Business insurance continued to perform exceptionally well, with personal lines growth accelerating since the end of June 2025. Santam Re also achieved excellent growth, supported by significant business from strategic partnerships.
Broker, Client and Partner Solutions recorded good growth, in line with the performance for the first half of the 2025 financial year.
Within Specialist Solutions, competitive conditions negatively impacted growth.
Gross written premium increased by 10%, with solid growth across all major insurance classes, excluding the impact of the shift between insurance classes from the portfolio restructuring in Santam Re.
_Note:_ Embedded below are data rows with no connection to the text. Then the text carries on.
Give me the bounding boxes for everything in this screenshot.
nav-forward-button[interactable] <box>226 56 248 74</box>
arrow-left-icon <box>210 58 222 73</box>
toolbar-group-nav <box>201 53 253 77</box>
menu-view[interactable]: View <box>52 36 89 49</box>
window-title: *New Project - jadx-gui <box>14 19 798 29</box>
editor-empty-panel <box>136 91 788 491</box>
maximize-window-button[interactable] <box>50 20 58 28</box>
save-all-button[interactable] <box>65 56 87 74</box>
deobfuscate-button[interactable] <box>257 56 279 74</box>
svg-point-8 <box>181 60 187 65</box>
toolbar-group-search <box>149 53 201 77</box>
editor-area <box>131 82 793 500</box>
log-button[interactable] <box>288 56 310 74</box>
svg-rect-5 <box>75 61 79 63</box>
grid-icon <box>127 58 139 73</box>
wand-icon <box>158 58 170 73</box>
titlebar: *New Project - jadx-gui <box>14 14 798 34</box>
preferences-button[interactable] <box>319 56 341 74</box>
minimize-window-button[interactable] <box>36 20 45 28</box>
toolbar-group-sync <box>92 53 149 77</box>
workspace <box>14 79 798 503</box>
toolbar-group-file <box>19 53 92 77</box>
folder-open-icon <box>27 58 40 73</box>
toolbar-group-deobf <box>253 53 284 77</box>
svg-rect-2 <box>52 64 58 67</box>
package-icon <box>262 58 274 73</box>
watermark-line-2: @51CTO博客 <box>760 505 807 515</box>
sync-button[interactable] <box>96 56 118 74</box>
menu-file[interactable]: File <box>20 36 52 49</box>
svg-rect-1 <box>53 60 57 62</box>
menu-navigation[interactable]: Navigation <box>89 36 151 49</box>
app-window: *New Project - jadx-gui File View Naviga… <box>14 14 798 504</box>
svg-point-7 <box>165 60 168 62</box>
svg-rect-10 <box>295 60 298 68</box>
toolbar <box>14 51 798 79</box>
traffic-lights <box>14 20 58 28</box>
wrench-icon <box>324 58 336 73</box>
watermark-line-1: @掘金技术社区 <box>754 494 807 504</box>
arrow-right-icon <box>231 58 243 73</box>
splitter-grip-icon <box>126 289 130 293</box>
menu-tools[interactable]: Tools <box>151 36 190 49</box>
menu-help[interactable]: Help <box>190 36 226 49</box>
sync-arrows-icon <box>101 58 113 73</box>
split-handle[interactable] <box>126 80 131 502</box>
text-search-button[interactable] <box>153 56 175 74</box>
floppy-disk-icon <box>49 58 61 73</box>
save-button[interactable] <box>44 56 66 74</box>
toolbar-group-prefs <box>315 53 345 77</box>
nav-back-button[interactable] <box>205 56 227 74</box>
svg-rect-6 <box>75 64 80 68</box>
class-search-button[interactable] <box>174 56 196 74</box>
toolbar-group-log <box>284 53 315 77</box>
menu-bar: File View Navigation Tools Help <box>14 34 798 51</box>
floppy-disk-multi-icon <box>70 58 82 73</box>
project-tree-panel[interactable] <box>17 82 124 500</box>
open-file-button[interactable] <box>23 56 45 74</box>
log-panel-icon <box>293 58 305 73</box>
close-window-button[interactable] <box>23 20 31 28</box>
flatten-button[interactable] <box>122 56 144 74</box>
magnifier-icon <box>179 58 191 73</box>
The improvement in the underlying rating strength and profitability of the in-force book, combined with a favourable claims environment, benefited the underwriting performance for the period. The net underwriting margin remained above the 5% to 10% target range, in line with the margin reported for the first half of the year. Favourable interest-rate market returns and outperformance of benchmarks supported investment returns earned on insurance funds, which amounted to 3% of net earned premiums, exceeding the comparable period.
Alternative Risk Transfer (ART)
The ART business segment reported excellent operating results, with substantial growth in fee income, underwriting results and investment margins.
Shareholder investment returns
The investment return earned on the Group's capital portfolios was below expectations and that of the comparable period. This was primarily due to foreign currency translation losses on the foreign exposure in the portfolio, including the investment in Shriram General Insurance, resulting from the strengthening of the rand since 31 December 2024.
Prospects
In July 2025, Santam received in-principle approval by the Lloyd’s Council to launch a Santam syndicate (the “Santam Syndicate”), subject to meeting the pre-determined start-up operational requirements of Lloyd’s. Final approval and “permission to underwrite” by Lloyd’s are expected towards the end of 2025.
The establishment of the Santam Syndicate is aimed at significantly enhancing Santam’s international growth and diversification ambition. Good progress is being made in the operationalisation of the Santam Syndicate in preparation for final approval.
The Group experienced limited significant claims in the period. The conventional insurance underwriting performance for the remainder of the year, however, remains susceptible to adverse weather-related and other significant loss experience. Additionally, investment market volatility could impact the investment returns earned on insurance funds and the shareholder capital portfolio. These factors may impact earnings growth for the full year.
Santam said that profitable growth remains a key focus area for all businesses, given its FutureFit 2030 strategy, the strength of its client and intermediary relationships and a distribution footprint, which position the group well to maintain solid financial performance as it focuses on enhancing international growth and diversification.